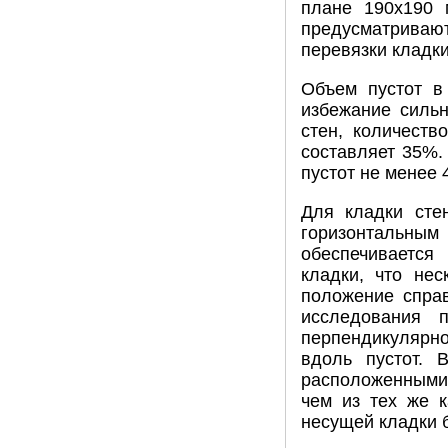
плане 190х190 
предусматрива
перевязки кладки
Объем пустот в
избежание силь
стен, количест
составляет 35%.
пустот не менее 
Для кладки сте
горизонтальным
обеспечивается
кладки, что не
положение справ
исследования 
перпендикулярно
вдоль пустот. 
расположенными 
чем из тех же 
несущей кладки 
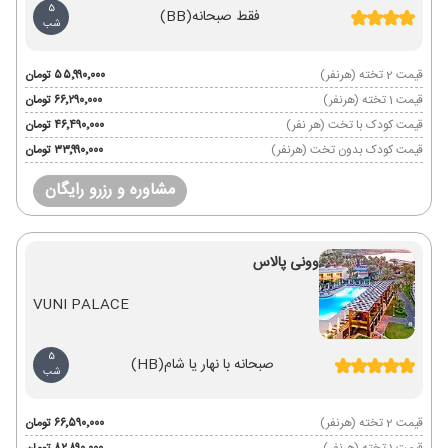
5
فقط صبحانه
(BB)
شب
قیمت 2 تخته (هرنفر)
۵۵٬۹۹۰٬۰۰۰ تومان
قیمت 1 تخته (هرنفر)
۶۶٬۲۹۰٬۰۰۰ تومان
قیمت کودک با تخت (هر نفر)
۴۶٬۴۹۰٬۰۰۰ تومان
قیمت کودک بدون تخت (هرنفر)
۳۳٬۹۹۰٬۰۰۰ تومان
مشاوره و رزرو رایگان
وونی پالاس
VUNI PALACE
5
صبحانه با نهار یا شام
(HB)
شب
قیمت 2 تخته (هرنفر)
۶۶٬۵۹۰٬۰۰۰ تومان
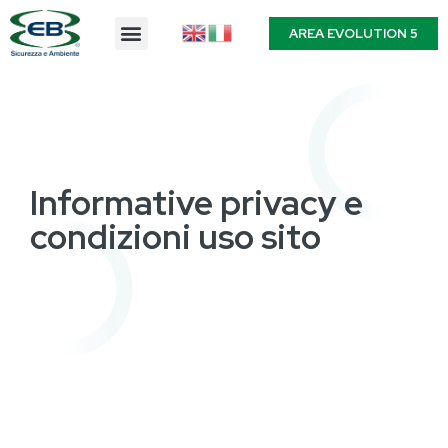
AREA EVOLUTION 5
Informative privacy e
condizioni uso sito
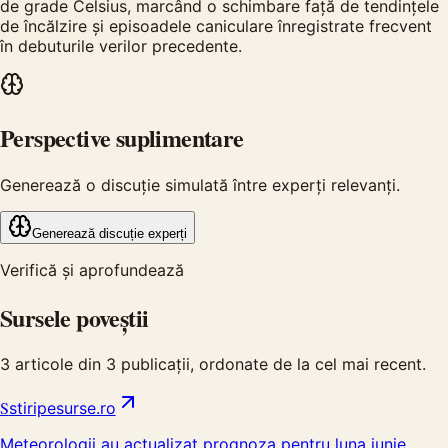
de grade Celsius, marcând o schimbare față de tendințele
de încălzire și episoadele caniculare înregistrate frecvent
în debuturile verilor precedente.
Perspective suplimentare
Generează o discuție simulată între experți relevanți.
Generează discuție experți
Verifică și aprofundează
Sursele poveștii
3
articole din
3
publicații, ordonate de la cel mai recent.
S
stiripesurse.ro
Meteorologii au actualizat prognoza pentru luna iunie,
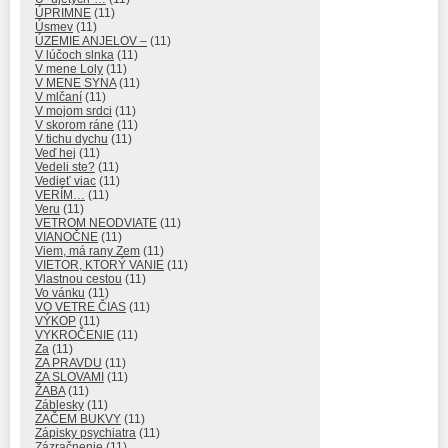
ÚPRIMNE
(11)
Úsmev
(11)
ÚZEMIE ANJELOV –
(11)
V lúčoch slnka
(11)
V mene Loly
(11)
V MENE SYNA
(11)
V mlčaní
(11)
V mojom srdci
(11)
V skorom ráne
(11)
V tichu dychu
(11)
Veď hej
(11)
Vedeli ste?
(11)
Vedieť viac
(11)
VERÍM…
(11)
Veru
(11)
VETROM NEODVIATE
(11)
VIANOČNE
(11)
Viem, má rany Zem
(11)
VIETOR, KTORÝ VANIE
(11)
Vlastnou cestou
(11)
Vo vánku
(11)
VO VETRE ČIAS
(11)
VÝKOP
(11)
VYKROČENIE
(11)
Za
(11)
ZA PRAVDU
(11)
ZA SLOVAMI
(11)
ŽABA
(11)
Záblesky
(11)
ZAČEM BUKVY
(11)
Zápisky psychiatra
(11)
Zázračnenie
(11)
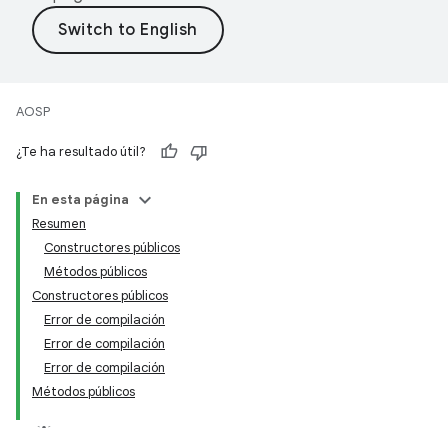
AOSP
¿Te ha resultado útil?
En esta página
Resumen
Constructores públicos
Métodos públicos
Constructores públicos
Error de compilación
Error de compilación
Error de compilación
Métodos públicos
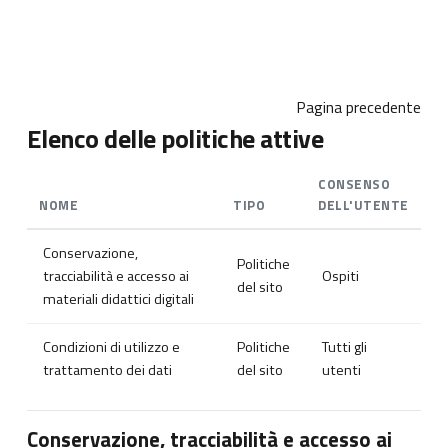
Vai al contenuto principale
Pagina precedente
Elenco delle politiche attive
CONSENSO
NOME
TIPO
DELL'UTENTE
Conservazione,
Politiche
tracciabilità e accesso ai
Ospiti
del sito
materiali didattici digitali
Condizioni di utilizzo e
Politiche
Tutti gli
trattamento dei dati
del sito
utenti
Conservazione, tracciabilità e accesso ai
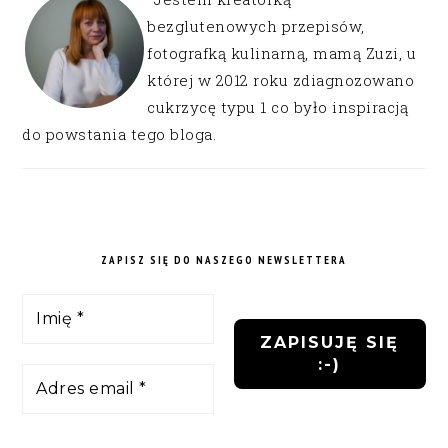
bezglutenowych przepisów,
fotografką kulinarną, mamą Zuzi, u
której w 2012 roku zdiagnozowano
cukrzycę typu 1 co było inspiracją
do powstania tego bloga.
ZAPISZ SIĘ DO NASZEGO NEWSLETTERA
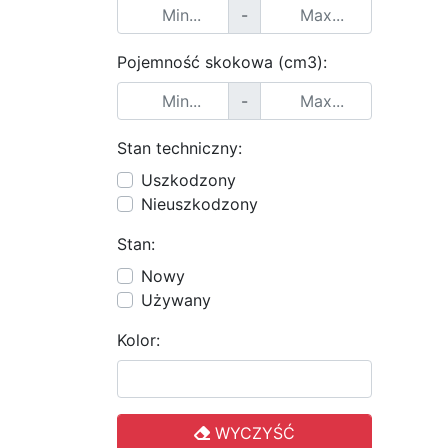
-
Pojemność skokowa (cm3):
-
Stan techniczny:
Uszkodzony
Nieuszkodzony
Stan:
Nowy
Używany
Kolor:
WYCZYŚĆ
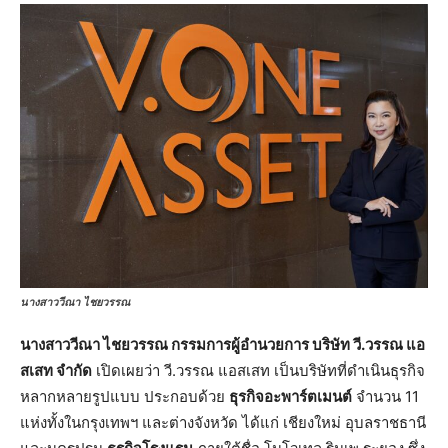
นางสาววีณา ไชยวรรณ
นางสาววีณา ไชยวรรณ กรรมการผู้อำนวยการ บริษัท วี.วรรณ แอ
สเสท จำกัด
เปิดเผยว่า วี.วรรณ แอสเสท เป็นบริษัทที่ดำเนินธุรกิจ
หลากหลายรูปแบบ ประกอบด้วย
ธุรกิจอะพาร์ตเมนต์
จำนวน 11
แห่งทั้งในกรุงเทพฯ และต่างจังหวัด ได้แก่ เชียงใหม่ อุบลราชธานี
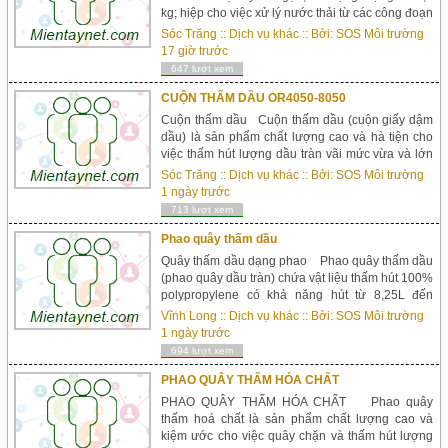
kg; hiệp cho việc xử lý nước thải từ các công đoạn
rửa chi tiết máy hoặc nước làm mát trong gia
Sóc Trăng
::
Dịch vụ khác
:: Bởi:
SOS Môi trường
công. Thiết bị có thể lắp đặt ở nhiều vị trí khác
17 giờ trước
nhau, giúp thu hồi dầu một cách hiệu quả và
647 lượt xem
chóng vánh. Với...
CUỘN THẤM DẦU OR4050-8050
Cuộn thấm dầu Cuộn thấm dầu (cuộn giấy dậm
dầu) là sản phẩm chất lượng cao và hà tiện cho
việc thấm hút lượng dầu tràn vãi mức vừa và lớn
tại nơi sản xuất, vận tải và sử dụng xăng dầu.
Sóc Trăng
::
Dịch vụ khác
:: Bởi:
SOS Môi trường
- Cuộn thấm dầu Cuộn giấy thấm dầu có cấu
1 ngày trước
tạo gồm 8 lớp chất liệu ...
713 lượt xem
Phao quây thấm dầu
Quây thấm dầu dạng phao Phao quây thấm dầu
(phao quây dầu tràn) chứa vật liệu thấm hút 100%
polypropylene có khả năng hút từ 8,25L đến
152L. hình trạng và kích thước thích hợp cho việc
Vĩnh Long
::
Dịch vụ khác
:: Bởi:
SOS Môi trường
xử lý dầu tràn, quây chặn song song thấm hút dầu
1 ngày trước
trên bờ và dưới nước.  nguyên liệu:
694 lượt xem
Polypropylene  Xuất xứ: Ú...
PHAO QUÂY THẤM HÓA CHẤT
PHAO QUÂY THẤM HÓA CHẤT Phao quây
thấm hoá chất là sản phẩm chất lượng cao và
kiệm ước cho việc quây chặn và thấm hút lượng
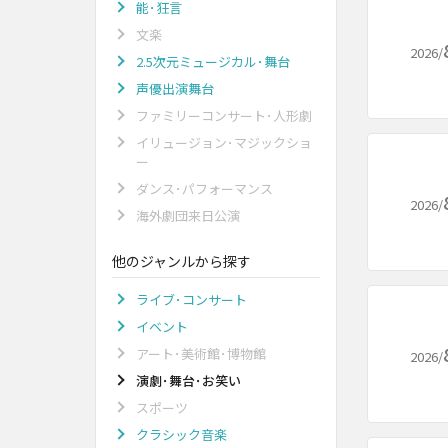
能･狂言
文楽
2026/
2.5次元ミュージカル･舞台
声優出演舞台
ファミリーコンサート･人形劇
イリュージョン･マジックショ
ー
ダンス･パフォーマンス
2026/
海外劇団来日公演
他のジャンルから探す
ライブ･コンサート
イベント
アート･美術館･博物館
2026/
演劇･舞台･お笑い
スポーツ
クラシック音楽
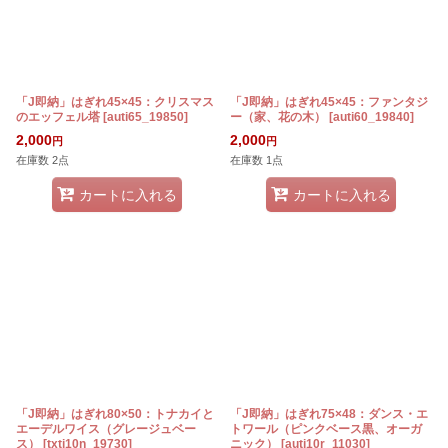
「J即納」はぎれ45×45：クリスマス
「J即納」はぎれ45×45：ファンタジ
のエッフェル塔
[
auti65_19850
]
ー（家、花の木）
[
auti60_19840
]
2,000
2,000
円
円
在庫数 2点
在庫数 1点
カートに入れる
カートに入れる
「J即納」はぎれ80×50：トナカイと
「J即納」はぎれ75×48：ダンス・エ
エーデルワイス（グレージュベー
トワール（ピンクベース黒、オーガ
ス）
[
txti10n_19730
]
ニック）
[
auti10r_11030
]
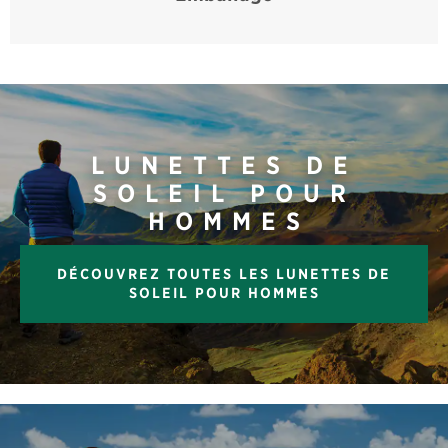
LUNETTES DE
SOLEIL POUR
HOMMES
DÉCOUVREZ TOUTES LES LUNETTES DE
SOLEIL POUR HOMMES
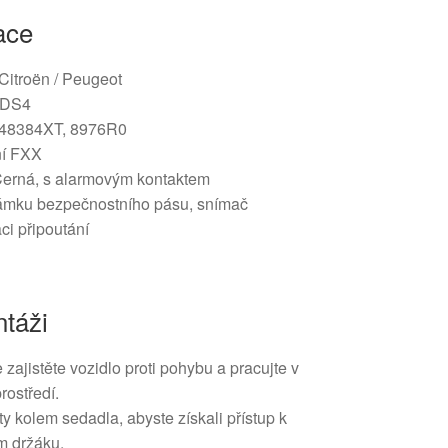
ace
 Citroën / Peugeot
, DS4
48384XT, 8976R0
í FXX
erná, s alarmovým kontaktem
mku bezpečnostního pásu, snímač
ci připoutání
táži
zajistěte vozidlo proti pohybu a pracujte v
ostředí.
ty kolem sedadla, abyste získali přístup k
 držáku.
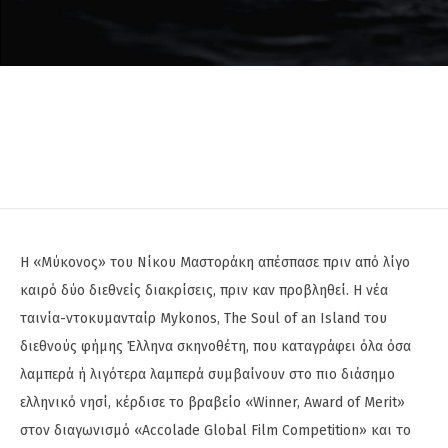
Η «Μύκονος» του Νίκου Μαστοράκη απέσπασε πριν από λίγο
καιρό δύο διεθνείς διακρίσεις, πριν καν προβληθεί. Η νέα
ταινία-ντοκυμανταίρ Mykonos, The Soul of an Island του
διεθνούς φήμης Έλληνα σκηνοθέτη, που καταγράφει όλα όσα
λαμπερά ή λιγότερα λαμπερά συμβαίνουν στο πιο διάσημο
ελληνικό νησί, κέρδισε το βραβείο «Winner, Award of Merit»
στον διαγωνισμό «Accolade Global Film Competition» και το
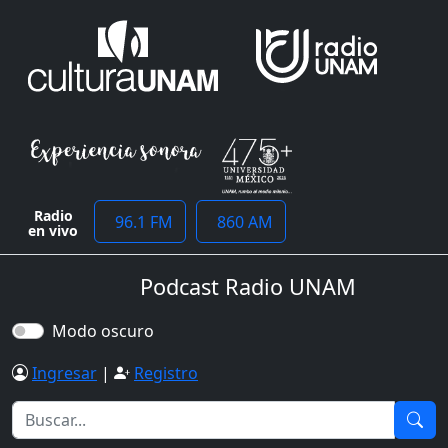
Radio
96.1 FM
860 AM
en vivo
Podcast Radio UNAM
Modo oscuro
Ingresar
|
Registro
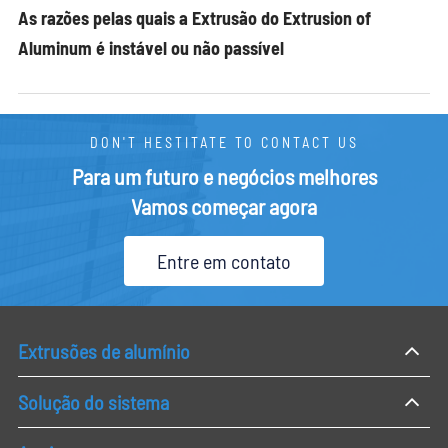
As razões pelas quais a Extrusão do Extrusion of
Aluminum é instável ou não passível
DON'T HESTITATE TO CONTACT US
Para um futuro e negócios melhores
Vamos começar agora
Entre em contato
Extrusões de alumínio
Solução do sistema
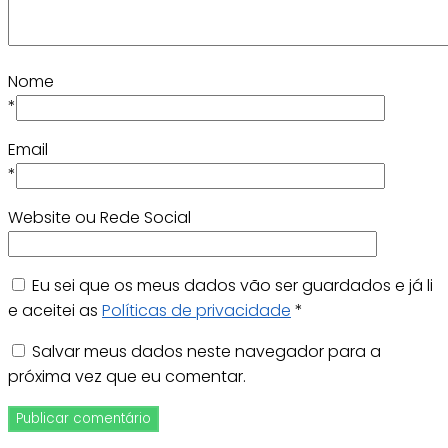
Nome
*
Email
*
Website ou Rede Social
Eu sei que os meus dados vão ser guardados e já li
e aceitei as
Políticas de privacidade
*
Salvar meus dados neste navegador para a
próxima vez que eu comentar.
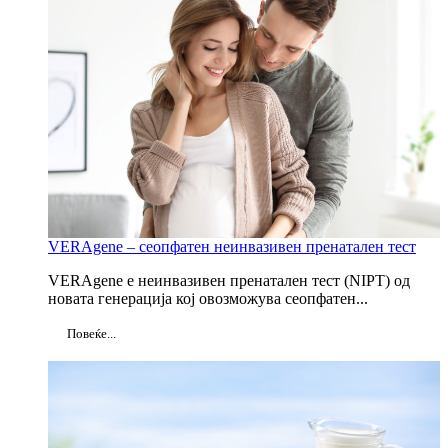
VERAgene – сеопфатен неинвазивен пренатален тест
VERAgene е неинвазивен пренатален тест (NIPT) од
новата генерација кој овозможува сеопфатен...
Повеќе...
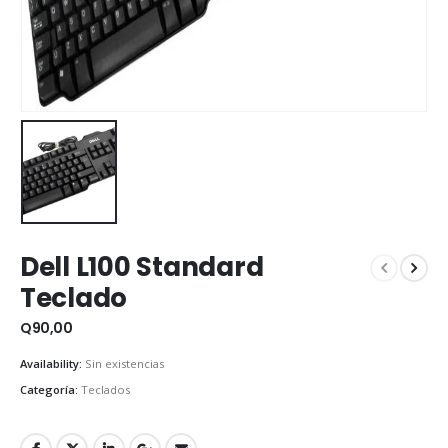
Dell L100 Standard
Teclado
Q
90,00
Availability:
Sin existencias
Categoría:
Teclados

◆ **Your objective**:
How would the lines above read from the one with "۶۶٬۵۹۰٬۰۰۰ تومان" to the one with "Perspective suplimentare", inclusive, with no pictures? Write them out exactly.

◆ **Response to the task**:
۶۶٬۵۹۰٬۰۰۰ تومان
AREA EVOLUTION 5
Informative privacy e
condizioni uso sito
de grade Celsius, marcând o schimbare față de tendințele
de încălzire și episoadele caniculare înregistrate frecvent
în debuturile verilor precedente.
Perspective suplimentare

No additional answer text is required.